**TASK PROMPT**
Down to the last line below, write out every line exactly, starting with the one that contains "Pertokoan Ruko Pelangi, Jl. Raya Parung" and leaving out the pictures.
==== PROVIDED RECORDS
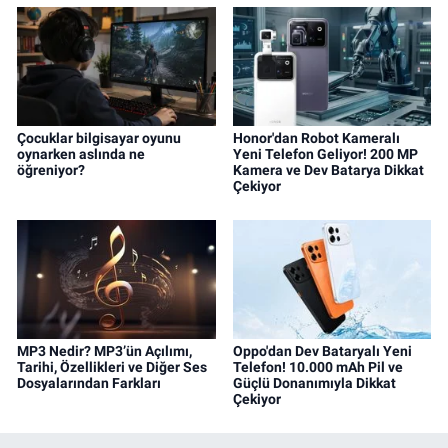
Çocuklar bilgisayar oyunu
Honor'dan Robot Kameralı
oynarken aslında ne
Yeni Telefon Geliyor! 200 MP
öğreniyor?
Kamera ve Dev Batarya Dikkat
Çekiyor
MP3 Nedir? MP3’ün Açılımı,
Oppo'dan Dev Bataryalı Yeni
Tarihi, Özellikleri ve Diğer Ses
Telefon! 10.000 mAh Pil ve
Dosyalarından Farkları
Güçlü Donanımıyla Dikkat
Çekiyor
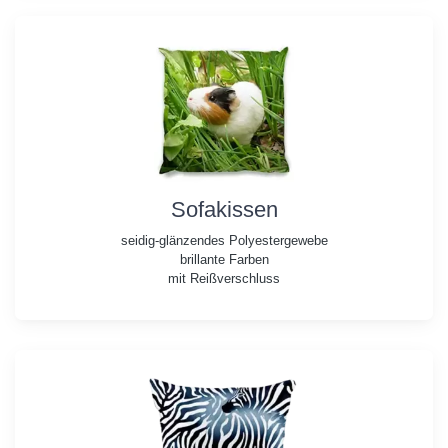
Sofakissen
seidig-glänzendes Polyestergewebe
brillante Farben
mit Reißverschluss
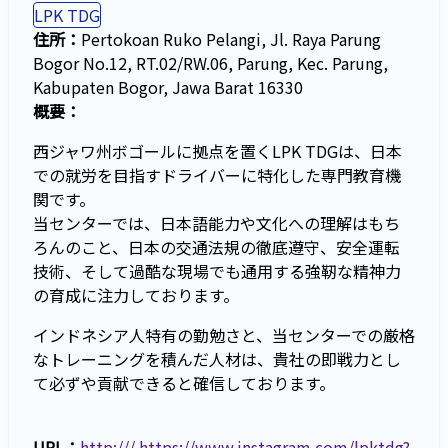
LPK TDG
住所：
Pertokoan Ruko Pelangi, Jl. Raya Parung
Bogor No.12, RT.02/RW.06, Parung, Kec. Parung,
Kabupaten Bogor, Jawa Barat 16330
概要：
西ジャワ州ボゴールに拠点を置くLPK TDGは、日本
での就労を目指すドライバーに特化した専門教育機
関です。
当センターでは、日本語能力や文化への理解はもち
ろんのこと、日本の交通法規の徹底遵守、安全運転
技術、そして過酷な現場でも通用する強靭な精神力
の育成に注力しております。
インドネシア人特有の勤勉さと、当センターでの厳格
なトレーニングを積んだ人材は、貴社の即戦力とし
て必ずや貢献できると確信しております。
URL：
http:/// https://www.instagram.com/lpktdg?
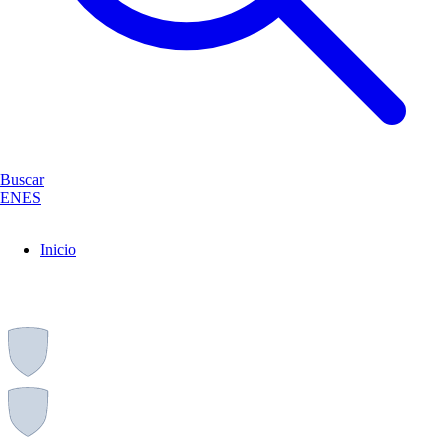
Buscar
EN
ES
Inicio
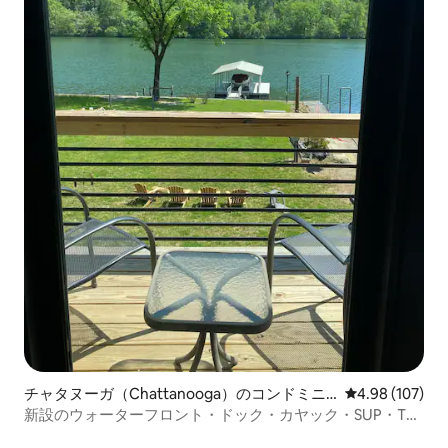
チャタヌーガ（Chattanooga）のコンドミニ
レビュー107件
4.98 (107)
アム
新設のウォーターフロント・ドック・カヤック・SUP・TN
リバーゴージュ！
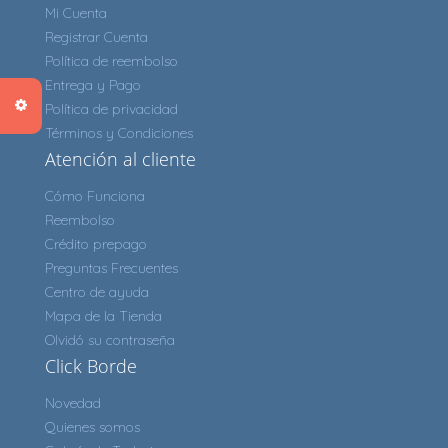
Mi Cuenta
Registrar Cuenta
Política de reembolso
Entrega y Pago
Política de privacidad
Términos y Condiciones
Atención al cliente
Cómo Funciona
Reembolso
Crédito prepago
Preguntas Frecuentes
Centro de ayuda
Mapa de la Tienda
Olvidó su contraseña
Click Borde
Novedad
Quienes somos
========
**RESPONSE BOX**
Pertokoan Ruko Pelangi, Jl. Raya Parung
Bogor No.12, RT.02/RW.06, Parung, Kec. Parung,
Kabupaten Bogor, Jawa Barat 16330
概要：
西ジャワ州ボゴールに拠点を置くLPK TDGは、日本
での就労を目指すドライバーに特化した専門教育機
関です。
当センターでは、日本語能力や文化への理解はもち
ろんのこと、日本の交通法規の徹底遵守、安全運転
技術、そして過酷な現場でも通用する強靭な精神力
の育成に注力しております。
インドネシア人特有の勤勉さと、当センターでの厳格
なトレーニングを積んだ人材は、貴社の即戦力とし
て必ずや貢献できると確信しております。
URL：
http:/// https://www.instagram.com/lpktdg?
Buscar
EN
ES
Inicio
チャタヌーガ（Chattanooga）のコンドミニ
レビュー107件
4.98 (107)
アム
新設のウォーターフロント・ドック・カヤック・SUP・TN
リバーゴージュ！
Mi Cuenta
Registrar Cuenta
Política de reembolso
Entrega y Pago
Política de privacidad
Términos y Condiciones
Atención al cliente
Cómo Funciona
Reembolso
Crédito prepago
Preguntas Frecuentes
Centro de ayuda
Mapa de la Tienda
Olvidó su contraseña
Click Borde
Novedad
Quienes somos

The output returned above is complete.